Give again the line that contains "Mask: small bowel.", plus every line after it to the end of the records, unchanged.

___ Provided records

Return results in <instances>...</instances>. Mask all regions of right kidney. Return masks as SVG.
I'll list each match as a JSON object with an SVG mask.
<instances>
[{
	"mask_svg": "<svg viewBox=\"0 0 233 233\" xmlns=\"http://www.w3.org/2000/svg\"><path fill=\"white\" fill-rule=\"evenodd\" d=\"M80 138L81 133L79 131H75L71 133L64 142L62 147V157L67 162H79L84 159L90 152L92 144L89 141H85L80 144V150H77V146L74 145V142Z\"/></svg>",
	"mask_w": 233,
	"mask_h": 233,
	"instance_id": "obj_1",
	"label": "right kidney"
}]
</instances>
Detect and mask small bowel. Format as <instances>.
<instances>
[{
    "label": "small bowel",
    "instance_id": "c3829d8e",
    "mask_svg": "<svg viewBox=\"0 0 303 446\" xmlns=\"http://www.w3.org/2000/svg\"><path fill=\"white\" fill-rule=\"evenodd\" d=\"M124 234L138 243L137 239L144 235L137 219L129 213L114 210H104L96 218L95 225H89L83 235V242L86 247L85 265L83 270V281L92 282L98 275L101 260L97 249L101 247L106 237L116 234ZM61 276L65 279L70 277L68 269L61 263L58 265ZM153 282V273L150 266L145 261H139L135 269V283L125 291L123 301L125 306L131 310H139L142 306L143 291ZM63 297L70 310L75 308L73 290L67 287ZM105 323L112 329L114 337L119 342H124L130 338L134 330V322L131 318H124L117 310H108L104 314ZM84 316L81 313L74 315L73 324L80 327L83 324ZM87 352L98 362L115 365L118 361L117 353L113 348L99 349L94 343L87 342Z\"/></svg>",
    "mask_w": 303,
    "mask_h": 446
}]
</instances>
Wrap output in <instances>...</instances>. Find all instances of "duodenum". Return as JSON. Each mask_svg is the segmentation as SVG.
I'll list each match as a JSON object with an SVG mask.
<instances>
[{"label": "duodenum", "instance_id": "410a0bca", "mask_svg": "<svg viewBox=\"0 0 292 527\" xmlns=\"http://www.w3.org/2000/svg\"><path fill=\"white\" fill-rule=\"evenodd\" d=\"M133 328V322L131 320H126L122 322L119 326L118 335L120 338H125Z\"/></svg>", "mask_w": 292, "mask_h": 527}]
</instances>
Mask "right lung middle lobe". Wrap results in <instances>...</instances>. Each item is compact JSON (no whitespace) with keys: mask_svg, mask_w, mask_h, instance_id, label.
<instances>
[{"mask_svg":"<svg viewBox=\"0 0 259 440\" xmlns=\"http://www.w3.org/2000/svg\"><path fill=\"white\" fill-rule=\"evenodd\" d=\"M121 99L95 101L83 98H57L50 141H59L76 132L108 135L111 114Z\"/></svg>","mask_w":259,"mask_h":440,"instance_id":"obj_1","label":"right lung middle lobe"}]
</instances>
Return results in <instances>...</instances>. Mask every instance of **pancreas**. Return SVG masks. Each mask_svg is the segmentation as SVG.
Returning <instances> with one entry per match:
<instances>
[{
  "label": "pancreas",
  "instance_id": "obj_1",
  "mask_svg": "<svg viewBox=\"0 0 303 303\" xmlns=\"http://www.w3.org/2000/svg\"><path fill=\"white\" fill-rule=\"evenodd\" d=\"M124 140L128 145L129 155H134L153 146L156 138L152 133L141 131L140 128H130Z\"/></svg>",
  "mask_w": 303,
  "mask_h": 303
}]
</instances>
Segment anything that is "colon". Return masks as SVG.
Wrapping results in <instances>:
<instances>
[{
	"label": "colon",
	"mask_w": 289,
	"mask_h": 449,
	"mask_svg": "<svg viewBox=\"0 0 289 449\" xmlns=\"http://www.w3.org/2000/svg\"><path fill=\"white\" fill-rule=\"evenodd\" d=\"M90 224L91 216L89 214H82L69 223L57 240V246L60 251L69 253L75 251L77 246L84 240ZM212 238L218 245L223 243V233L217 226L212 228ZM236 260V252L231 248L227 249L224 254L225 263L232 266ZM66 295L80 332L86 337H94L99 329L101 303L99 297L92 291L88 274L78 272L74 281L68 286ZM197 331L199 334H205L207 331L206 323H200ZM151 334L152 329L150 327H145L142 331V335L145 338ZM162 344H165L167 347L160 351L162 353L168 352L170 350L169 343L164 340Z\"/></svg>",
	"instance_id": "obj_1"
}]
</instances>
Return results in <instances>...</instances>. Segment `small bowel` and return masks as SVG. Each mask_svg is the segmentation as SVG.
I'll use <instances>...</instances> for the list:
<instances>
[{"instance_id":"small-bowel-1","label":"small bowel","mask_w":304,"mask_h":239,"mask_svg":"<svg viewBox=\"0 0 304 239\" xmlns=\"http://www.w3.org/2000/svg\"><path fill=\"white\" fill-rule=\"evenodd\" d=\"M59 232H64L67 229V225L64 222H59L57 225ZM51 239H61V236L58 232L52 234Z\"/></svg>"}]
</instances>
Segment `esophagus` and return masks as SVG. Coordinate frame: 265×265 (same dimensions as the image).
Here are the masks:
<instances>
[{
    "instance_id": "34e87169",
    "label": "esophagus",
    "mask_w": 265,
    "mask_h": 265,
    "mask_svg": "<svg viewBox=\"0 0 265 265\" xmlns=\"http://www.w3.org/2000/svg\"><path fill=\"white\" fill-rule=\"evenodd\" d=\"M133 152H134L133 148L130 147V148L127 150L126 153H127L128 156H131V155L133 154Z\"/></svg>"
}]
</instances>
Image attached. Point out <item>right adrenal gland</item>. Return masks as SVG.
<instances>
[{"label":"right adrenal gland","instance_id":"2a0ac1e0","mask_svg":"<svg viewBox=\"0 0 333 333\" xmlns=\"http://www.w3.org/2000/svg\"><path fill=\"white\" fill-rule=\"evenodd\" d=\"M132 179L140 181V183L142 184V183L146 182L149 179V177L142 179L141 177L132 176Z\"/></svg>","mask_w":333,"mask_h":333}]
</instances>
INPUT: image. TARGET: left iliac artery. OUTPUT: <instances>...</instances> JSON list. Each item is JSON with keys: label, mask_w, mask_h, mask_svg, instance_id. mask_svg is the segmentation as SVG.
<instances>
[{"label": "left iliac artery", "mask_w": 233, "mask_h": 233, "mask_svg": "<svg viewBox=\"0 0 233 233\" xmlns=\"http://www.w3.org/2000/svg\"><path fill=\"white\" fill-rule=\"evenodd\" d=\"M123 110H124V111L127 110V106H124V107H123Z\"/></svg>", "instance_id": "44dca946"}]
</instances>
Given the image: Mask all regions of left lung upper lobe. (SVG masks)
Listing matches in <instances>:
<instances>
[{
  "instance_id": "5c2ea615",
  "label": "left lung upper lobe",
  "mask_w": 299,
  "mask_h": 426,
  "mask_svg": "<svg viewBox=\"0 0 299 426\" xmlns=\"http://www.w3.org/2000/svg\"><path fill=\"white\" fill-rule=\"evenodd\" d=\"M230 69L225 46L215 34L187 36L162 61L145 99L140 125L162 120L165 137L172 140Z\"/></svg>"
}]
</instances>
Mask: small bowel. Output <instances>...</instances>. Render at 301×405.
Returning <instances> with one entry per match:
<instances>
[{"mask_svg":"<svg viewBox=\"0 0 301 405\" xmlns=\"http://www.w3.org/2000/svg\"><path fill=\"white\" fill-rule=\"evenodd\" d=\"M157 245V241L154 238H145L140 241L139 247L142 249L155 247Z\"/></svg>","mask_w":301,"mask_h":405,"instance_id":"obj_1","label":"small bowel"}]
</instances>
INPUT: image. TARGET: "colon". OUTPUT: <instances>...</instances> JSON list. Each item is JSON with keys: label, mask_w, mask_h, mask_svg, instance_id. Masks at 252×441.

______

**Exercise response:**
Mask: small bowel. Output <instances>...</instances>. Render at 301×405.
Returning <instances> with one entry per match:
<instances>
[{"mask_svg":"<svg viewBox=\"0 0 301 405\" xmlns=\"http://www.w3.org/2000/svg\"><path fill=\"white\" fill-rule=\"evenodd\" d=\"M157 245V241L154 238H145L140 241L139 247L142 249L155 247Z\"/></svg>","mask_w":301,"mask_h":405,"instance_id":"obj_1","label":"small bowel"}]
</instances>
INPUT: image. TARGET: "colon". OUTPUT: <instances>...</instances> JSON list. Each item is JSON with keys: label, mask_w, mask_h, mask_svg, instance_id. Masks at 252×441.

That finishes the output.